There are a variety of different machines to be seen in the yard. These include two cranes, one — which used to unload slates at Port Dinorwic — with a steam engine, the second, a diesel excavator from the 1930s, showing the new generation of diesel machinery.
'Wagons everywhere — wagons waiting to be mended, wagons already mended and painted red with big numbers on them …spare wheels everywhere'
The Cropping Shed contains some of the largest machines in the workshops, including the cutter or shears itself, with its powerful blades, used to cut through thick steel. Here too you can see one of Dinorwig Quarry's old receivers (although nowadays a modern electrical engine blows air into it): this is the air that rushes through the horn on the external wall from time to time during the day. This is the 'Fire Engine' hooter, one of two at the quarry. The caniad (‘call’) first thing in the morning and then at regular times during the day, denoting blasting times in the quarry, was a familiar sound to the people of Llanberis and the surrounding area.

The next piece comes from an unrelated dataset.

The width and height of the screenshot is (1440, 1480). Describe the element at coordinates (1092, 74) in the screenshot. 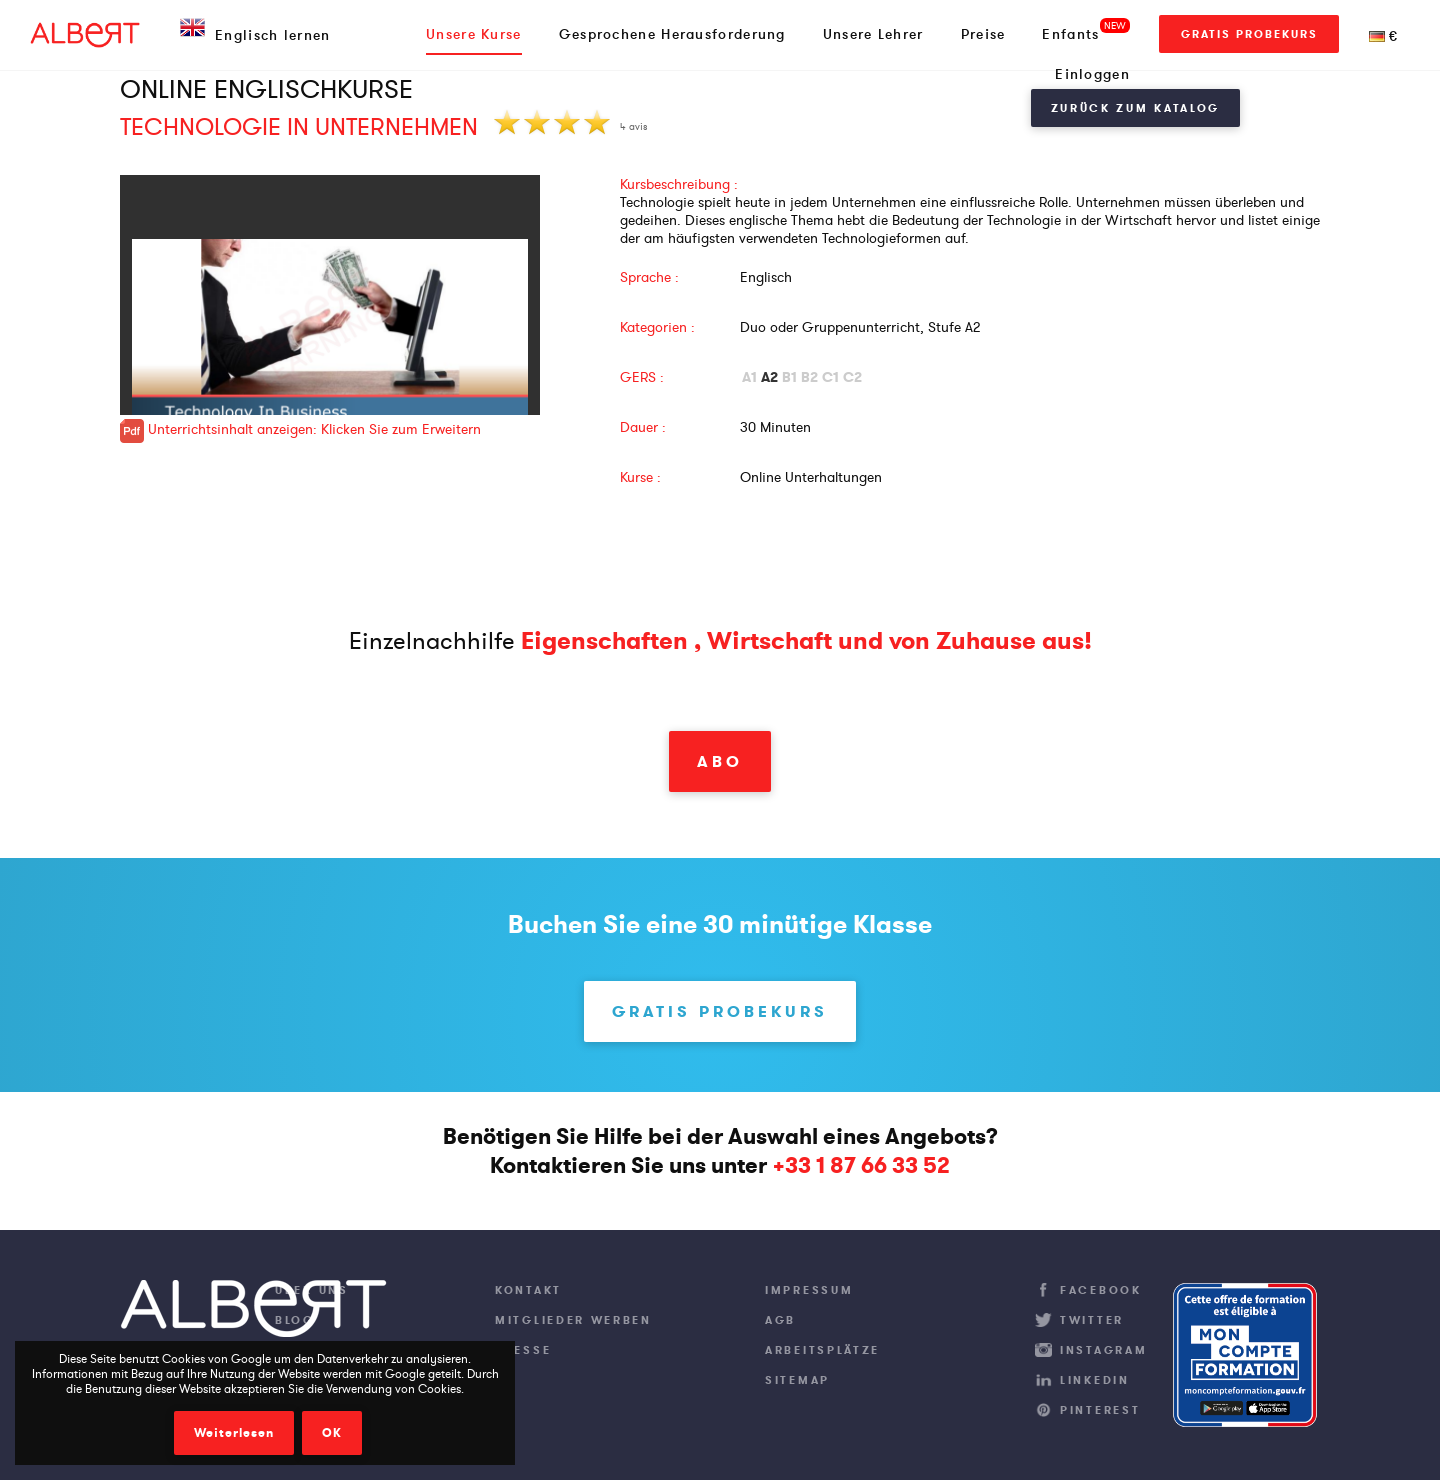 I see `Einloggen` at that location.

The compressor also blew compacted air through a network of pipes which extended all over the quarry. These pipes supplied compressed air to drive the drilling machines used at the rockface.

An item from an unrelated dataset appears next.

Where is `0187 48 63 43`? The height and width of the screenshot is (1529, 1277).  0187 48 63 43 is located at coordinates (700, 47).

You can also see here lifting gear, or the ‘blondin’, as it was called by the quarryman, after the famous tightrope walker of the 19th century. This equipment was used to raise loaded wagons from the bottom of deep holes or ‘sinks’. This example comes from Penyrorsedd quarry in the Nantlle valley, and is remarkable because it shows the use of electricity in a quarry in the period before 1914. The blondin driver's task demanded fierce concentration, as one slip could mean death at the bottom of the ‘sink’. The electricity came from the Cwm Dyli Power Station in Nant Gwynant, still at work today.